**BRIEF**
Gather from the listing below each line that includes the word "mogę", and copy it.

**DATA**
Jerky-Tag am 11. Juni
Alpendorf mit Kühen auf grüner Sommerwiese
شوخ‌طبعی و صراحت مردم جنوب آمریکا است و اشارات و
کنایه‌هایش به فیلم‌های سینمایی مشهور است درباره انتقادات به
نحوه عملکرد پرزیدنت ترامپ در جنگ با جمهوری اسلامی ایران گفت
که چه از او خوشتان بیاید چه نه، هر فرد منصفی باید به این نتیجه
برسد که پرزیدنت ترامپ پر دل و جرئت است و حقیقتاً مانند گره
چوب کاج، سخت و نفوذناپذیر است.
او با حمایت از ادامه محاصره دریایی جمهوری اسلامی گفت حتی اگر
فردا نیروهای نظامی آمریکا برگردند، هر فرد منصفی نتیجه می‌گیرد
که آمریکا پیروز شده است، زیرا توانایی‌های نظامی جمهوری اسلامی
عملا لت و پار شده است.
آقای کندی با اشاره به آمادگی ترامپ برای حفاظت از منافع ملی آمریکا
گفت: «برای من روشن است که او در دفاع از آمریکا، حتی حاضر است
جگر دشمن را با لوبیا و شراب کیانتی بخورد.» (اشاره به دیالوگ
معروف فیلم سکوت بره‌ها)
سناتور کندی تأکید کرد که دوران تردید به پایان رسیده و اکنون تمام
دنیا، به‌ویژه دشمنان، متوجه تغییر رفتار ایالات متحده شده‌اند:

---

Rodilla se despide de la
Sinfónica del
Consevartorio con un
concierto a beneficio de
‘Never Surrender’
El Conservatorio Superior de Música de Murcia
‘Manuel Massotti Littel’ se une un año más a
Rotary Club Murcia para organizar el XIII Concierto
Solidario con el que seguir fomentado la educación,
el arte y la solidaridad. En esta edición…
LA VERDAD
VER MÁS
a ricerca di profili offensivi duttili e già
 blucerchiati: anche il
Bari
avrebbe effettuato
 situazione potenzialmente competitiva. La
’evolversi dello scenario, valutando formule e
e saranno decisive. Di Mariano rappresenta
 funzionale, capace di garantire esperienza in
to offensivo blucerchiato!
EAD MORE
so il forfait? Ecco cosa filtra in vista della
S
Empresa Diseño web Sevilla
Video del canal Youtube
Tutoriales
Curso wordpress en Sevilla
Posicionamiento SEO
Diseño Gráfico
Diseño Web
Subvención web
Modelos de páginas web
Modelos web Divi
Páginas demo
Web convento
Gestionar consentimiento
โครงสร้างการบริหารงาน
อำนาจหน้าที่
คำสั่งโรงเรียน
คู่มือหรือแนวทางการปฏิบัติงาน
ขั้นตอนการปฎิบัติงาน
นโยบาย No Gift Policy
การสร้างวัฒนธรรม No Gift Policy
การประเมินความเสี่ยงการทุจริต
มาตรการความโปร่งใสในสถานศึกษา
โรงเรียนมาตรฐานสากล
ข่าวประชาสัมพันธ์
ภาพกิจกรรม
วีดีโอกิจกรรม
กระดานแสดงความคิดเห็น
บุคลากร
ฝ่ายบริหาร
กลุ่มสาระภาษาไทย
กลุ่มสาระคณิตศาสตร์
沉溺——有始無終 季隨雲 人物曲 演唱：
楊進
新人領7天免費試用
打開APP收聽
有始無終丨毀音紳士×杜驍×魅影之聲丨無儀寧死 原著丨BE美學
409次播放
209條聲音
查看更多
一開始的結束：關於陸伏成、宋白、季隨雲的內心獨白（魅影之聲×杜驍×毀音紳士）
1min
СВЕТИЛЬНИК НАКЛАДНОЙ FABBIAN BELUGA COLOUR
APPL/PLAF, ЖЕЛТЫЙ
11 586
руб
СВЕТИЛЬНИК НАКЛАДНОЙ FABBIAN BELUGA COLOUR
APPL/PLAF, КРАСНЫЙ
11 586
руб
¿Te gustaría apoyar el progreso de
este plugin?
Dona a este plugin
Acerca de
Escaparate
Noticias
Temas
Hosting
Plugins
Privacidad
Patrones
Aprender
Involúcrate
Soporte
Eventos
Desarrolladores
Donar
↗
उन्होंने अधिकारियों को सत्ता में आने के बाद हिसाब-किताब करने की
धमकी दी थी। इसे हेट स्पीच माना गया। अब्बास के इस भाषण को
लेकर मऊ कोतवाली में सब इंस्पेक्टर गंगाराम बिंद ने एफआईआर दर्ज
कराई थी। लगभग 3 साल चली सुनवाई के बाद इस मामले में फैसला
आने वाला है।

==

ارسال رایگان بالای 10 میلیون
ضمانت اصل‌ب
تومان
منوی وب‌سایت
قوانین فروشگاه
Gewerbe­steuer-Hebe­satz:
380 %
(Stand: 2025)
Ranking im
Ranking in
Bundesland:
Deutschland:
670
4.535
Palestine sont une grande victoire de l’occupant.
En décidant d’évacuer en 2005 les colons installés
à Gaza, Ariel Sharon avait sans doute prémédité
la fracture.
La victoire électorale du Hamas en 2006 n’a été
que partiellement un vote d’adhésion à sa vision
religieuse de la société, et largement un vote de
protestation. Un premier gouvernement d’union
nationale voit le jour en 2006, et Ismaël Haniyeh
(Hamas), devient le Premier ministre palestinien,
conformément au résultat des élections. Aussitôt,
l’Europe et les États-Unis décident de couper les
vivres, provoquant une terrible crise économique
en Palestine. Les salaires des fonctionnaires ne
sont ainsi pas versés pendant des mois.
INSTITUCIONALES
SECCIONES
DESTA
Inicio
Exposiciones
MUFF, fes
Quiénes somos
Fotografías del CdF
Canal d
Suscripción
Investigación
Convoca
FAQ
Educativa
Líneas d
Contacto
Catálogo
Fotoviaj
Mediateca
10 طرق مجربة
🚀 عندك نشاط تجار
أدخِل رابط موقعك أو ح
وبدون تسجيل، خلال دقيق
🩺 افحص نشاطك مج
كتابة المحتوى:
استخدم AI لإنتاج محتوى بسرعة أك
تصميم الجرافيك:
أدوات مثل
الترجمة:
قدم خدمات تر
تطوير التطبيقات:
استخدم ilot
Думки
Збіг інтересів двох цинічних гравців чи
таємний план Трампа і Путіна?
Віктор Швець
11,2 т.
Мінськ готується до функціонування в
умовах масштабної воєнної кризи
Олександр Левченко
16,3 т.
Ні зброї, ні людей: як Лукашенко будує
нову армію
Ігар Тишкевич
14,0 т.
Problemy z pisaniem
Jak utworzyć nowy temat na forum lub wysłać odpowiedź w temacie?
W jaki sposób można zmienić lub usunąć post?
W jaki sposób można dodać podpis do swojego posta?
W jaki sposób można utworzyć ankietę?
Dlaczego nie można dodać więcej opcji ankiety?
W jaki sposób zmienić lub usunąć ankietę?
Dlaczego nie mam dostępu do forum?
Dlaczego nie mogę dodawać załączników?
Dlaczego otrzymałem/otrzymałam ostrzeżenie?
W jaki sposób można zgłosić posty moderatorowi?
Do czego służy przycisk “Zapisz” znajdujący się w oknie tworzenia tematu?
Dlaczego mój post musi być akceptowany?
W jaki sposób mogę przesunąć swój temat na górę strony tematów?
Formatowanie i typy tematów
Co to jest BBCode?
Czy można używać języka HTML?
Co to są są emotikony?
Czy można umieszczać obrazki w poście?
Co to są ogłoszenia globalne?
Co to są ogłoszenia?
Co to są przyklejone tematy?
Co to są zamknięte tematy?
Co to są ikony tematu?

**TASK ANSWER**
Dlaczego nie mogę dodawać załączników?
W jaki sposób mogę przesunąć swój temat na górę strony tematów?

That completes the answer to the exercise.